CMOOA sort le grand jeu à Casablanca : un automne sous le signe de la mémoire et de l’audace

by La Rédaction

Le rendez-vous est désormais inscrit dans le calendrier des amateurs d’art comme un passage obligé. Ce 12 novembre à Casablanca, la CMOOA (Compagnie Marocaine des Œuvres et Objets d’Art) orchestre sa prestigieuse vente d’automne, promettant une traversée vibrante de la création marocaine et au-delà, entre patrimoine, modernité et fulgurances contemporaines. Une exposition publique, ouverte depuis le 29 octobre, donne déjà le ton de cette édition qui s’annonce remarquable par sa diversité et sa profondeur artistique.
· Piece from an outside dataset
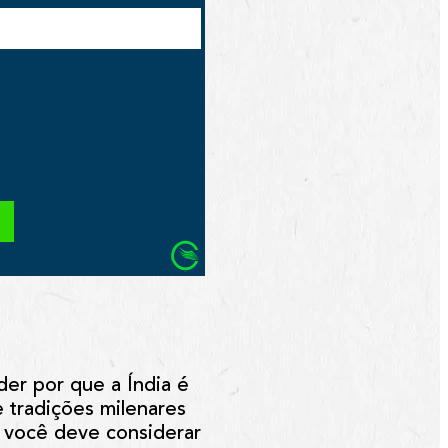
er por que a Índia é
e tradições milenares
 você deve considerar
Dès les premières pages du catalogue, le dialogue entre générations saute aux yeux. Les grands maîtres du modernisme marocain sont largement représentés, à commencer par Farid Belkahia, dont plusieurs lithographies historiques et une gouache rare de 1964, Rythmes, témoignent de la puissance formelle et philosophique de son œuvre. À ses côtés, Mohammed Chabâa, Jilali Gharbaoui et Ahmed Yacoubi rappellent combien la scène marocaine des années 60-70 fut foisonnante, visionnaire, et résolument engagée dans une esthétique de rupture.

   

Mais cette vente ne s’enferme pas dans le souvenir. Elle rend également hommage à des figures plus récentes et à des langages visuels nouveaux. Mahi Binebine, dont les œuvres ont récemment intégré les collections du Smithsonian à Washington et du Pérez Art Museum Miami, est ici représenté par deux pièces puissantes mêlant cire et pigments. Plus loin, les pastels d’Étel Adnan captent avec sensibilité les modulations intimes de la couleur, et les œuvres lumineuses de Lalla Essaydi et Youssef Nabil ouvrent une fenêtre sur la photographie contemporaine à résonance internationale.
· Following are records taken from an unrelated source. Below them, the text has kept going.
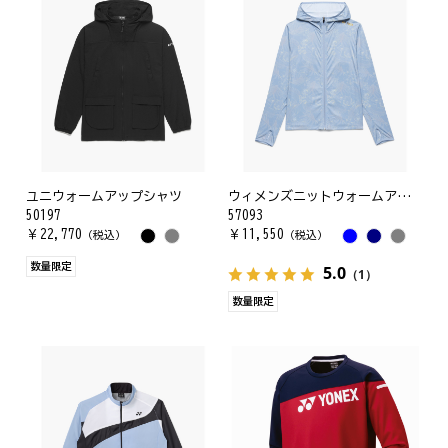
ユニウォームアップシャツ
ウィメンズニットウォームアップパーカー
50197
57093
￥
22,770
￥
11,550
（税込）
（税込）
数量限定
5.0
（1）
数量限定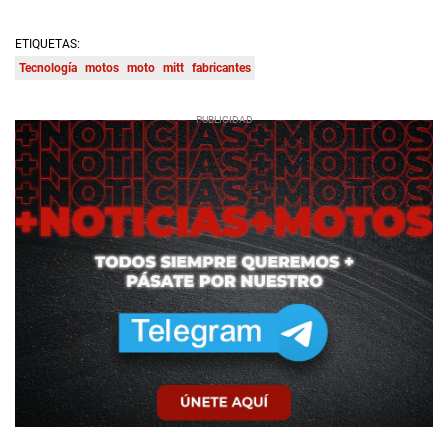
ETIQUETAS:
Tecnología
motos
moto
mitt
fabricantes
L’audace se poursuit avec la section dédiée à l’art urbain, menée tambour battant par JonOne. L’artiste américano-dominicain, figure de proue du graffiti abstrait, propose deux œuvres monumentales réalisées cette année au Maroc, où la gestuelle calligraphique rencontre la déflagration chromatique. Son travail marque une inflexion contemporaine forte dans le cadre d’une vente qui entend aussi parler aux jeunes collectionneurs.

Parmi les œuvres marquantes, on retrouve également la tendre gravité de Fatima Hassan El Farouj, la force plastique d’un Abdelkrim Ouazzani avec ses sculptures polychromes hybrides, ou encore l’impertinence lumineuse de Tarik Charrat et ses détournements visuels teintés d’humour et de critique sociale.
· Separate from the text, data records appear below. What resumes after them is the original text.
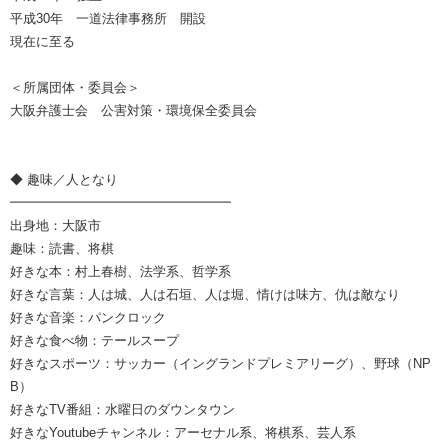
平成30年 一道法律事務所 開設
現在に至る
＜所属団体・委員会＞
大阪弁護士会 公害対策・環境保全委員会
◆ 趣味／人となり
━━━━━━━━━━━━━━━━━
出身地：大阪市
趣味：読書、将棋
好きな本：村上春樹、法学系、哲学系
好きな言葉：人は城、人は石垣、人は堀、情けは味方、仇は敵なり
好きな音楽：パンクロック
好きな食べ物：テールスープ
好きなスポーツ：サッカー（イングランドプレミアリーグ）、野球（NP
B）
好きなTV番組：水曜日のダウンタウン
好きなYoutubeチャンネル：アーセナル系、将棋系、芸人系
Mais au-delà des signatures, c’est l’esprit de cette vente qui séduit : celui d’un musée en mouvement, d’un récit artistique qui refuse la linéarité, et qui revendique au contraire le droit à la complexité, à l’éclectisme, à la porosité entre les formes. La CMOOA, sous la direction de Farid Gha Zaoui, ne se contente pas de faire circuler des œuvres : elle construit des passerelles entre les époques, les styles, les héritages et les ruptures.

La vente du 12 novembre ne sera donc pas seulement une enchère, mais un moment de partage et de reconnaissance, une photographie vivante de l’art marocain et de ses dialogues avec le monde. Une scène à suivre, une mémoire à nourrir, et un marché à soutenir.